To dziwna powieść. Myli tropy, meandruje, skręca w nieprzewidywalnych kierunkach, a z reguły drażni czytelnicze oczekiwania. Ale warto się podenerwować, bo w literaturze nie wszystkie ścieżki muszą być proste.
Piotr Kofta
Intryga jest kryminalna: syn – poczęty z obfitej miłości poprzez rodziców niedojrzałych, wychowywany przez matkę, okaleczoną emocjonalnie – wyrasta na artystę, który zdolny jest do zabójstwa. Matka musi się zmierzyć z wyrzutami sumienia, co oznacza konieczność przeanalizowania własnego życia (w tym związków z najbliższymi, głównie z własną matką), ale musi także stawić czoło opinii publicznej, nieskłonnej do rozumienia, ale do potępienia. Autorka jednak nie prowadzi narracji jak w kryminale, lecz jak w powieści psychologicznej, a przy tym korzysta z języka powściągliwego i wyraźnego zarazem. Prezentuje jednakowo przekonująco odpryski życia wielkomiejskiej Łodzi, nocnego Krakowa, wakacyjnego Wybrzeża, wsi pod Legnicą, a także emigracji na Wyspach Brytyjskich.
Autorka o książce:
Zdaję sobie sprawę, iż piszę o jakimś wyjątku i marginesie, lecz nie chciałam konstruować kolejnej elegii o matce-Polce, bo wydało mi się to zbyt nietrudne i nic nie wnoszące.

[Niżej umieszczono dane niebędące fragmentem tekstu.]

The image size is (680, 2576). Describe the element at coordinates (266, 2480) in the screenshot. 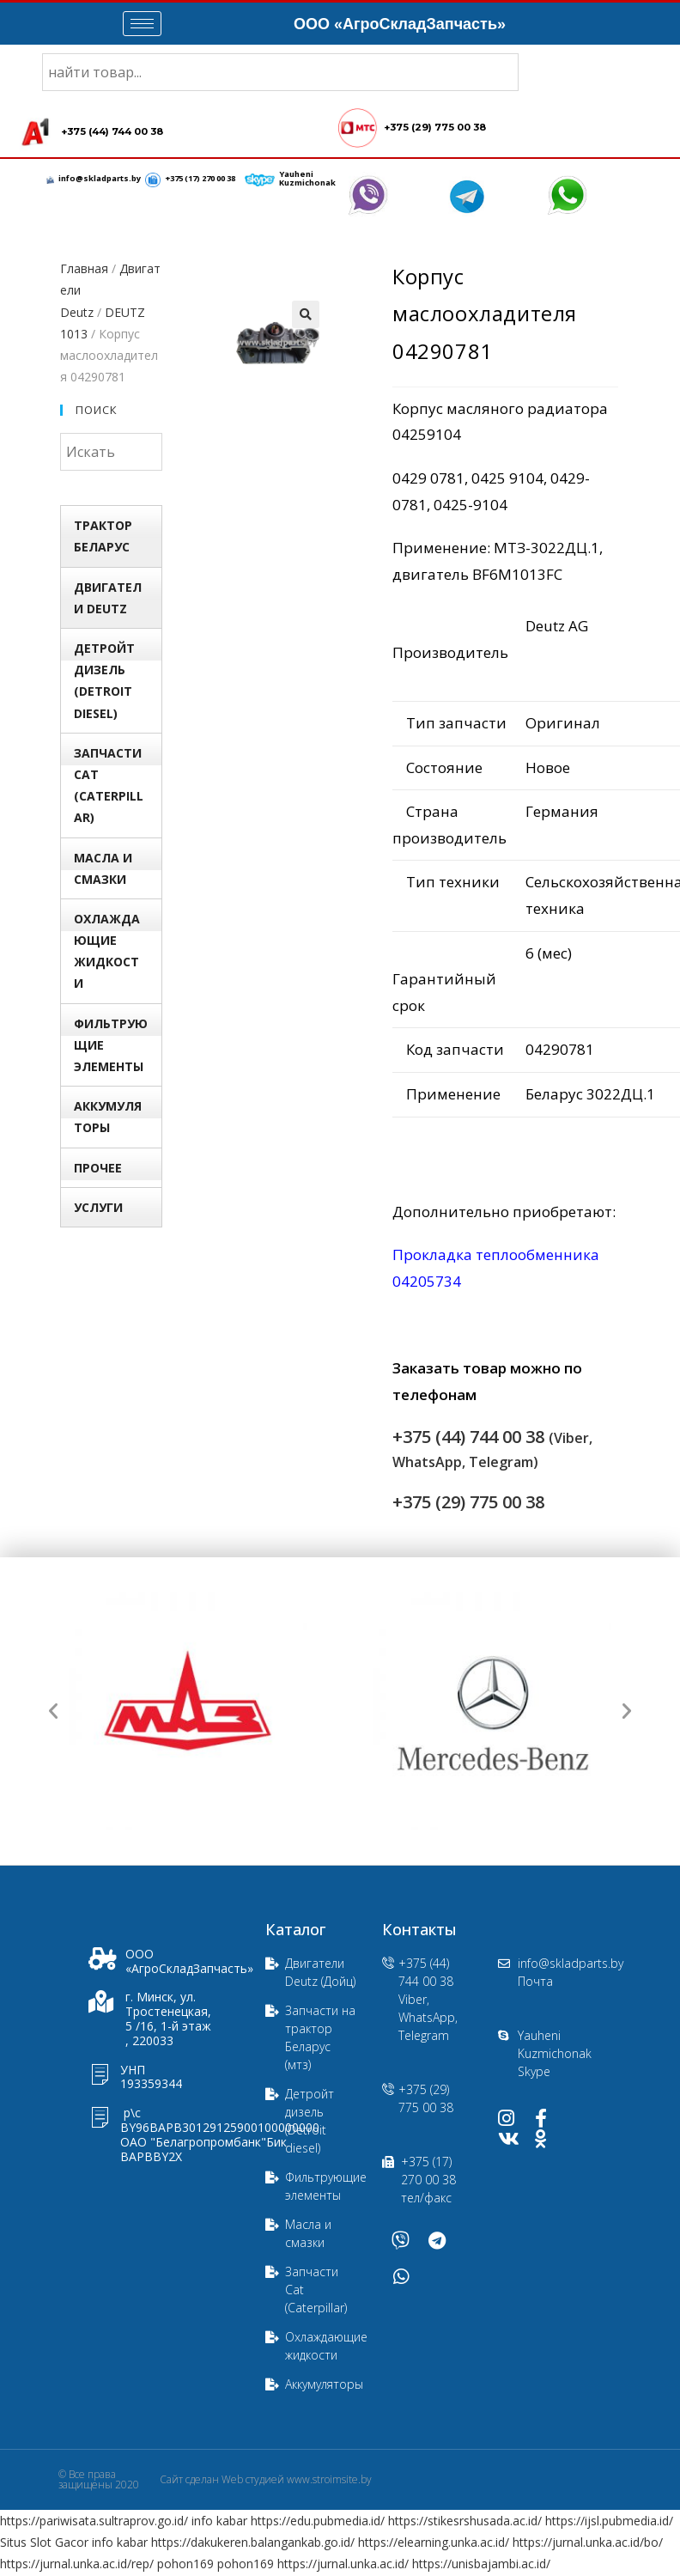

I see `Сайт сделан Web студией www.stroimsite.by` at that location.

Weszłam kiedyś na forum internetowe dla matek dzieci w wieku szkolnym i tam natrafiłam na wpis kobiety, która z bólem, lecz może równocześnie i ulgą, że zrzuca z siebie taki ciężar, przyznawała, że nie kocha własnych dzieci. Owszem, robi wokół nich wszystko, co potrzebne, dba o nie, ale jej serce pozostaje niewzruszone. Ten wpis potężnie wrył mi się w pamięć, tak jak zresztą reakcje innych uczestniczek forum, utrzymane w głównej mierze w tonie dydaktycznym lub niedowierzającym, „no bo jak to tak – nie kochać?”. Ale czy matka ma obowiązek kochać własne dziecko? W każdej sytuacji?
Joanna Bartoń – rocznik 1984. Dzieciństwo spędziła w Lubinie, a niemal całe dorosłe życie we Wrocławiu; tu studiowała filologię romańską (rzuciła), a także psychologię (ukończyła). Zdążyła przetestować kilka ról zawodowych, lecz od za każdym razem chciała pisać. Swoje marzenie spełniła, debiutując w 2015 roku powieścią „Do niewidzenia, do niejutra” (wydawnictwo JanKa).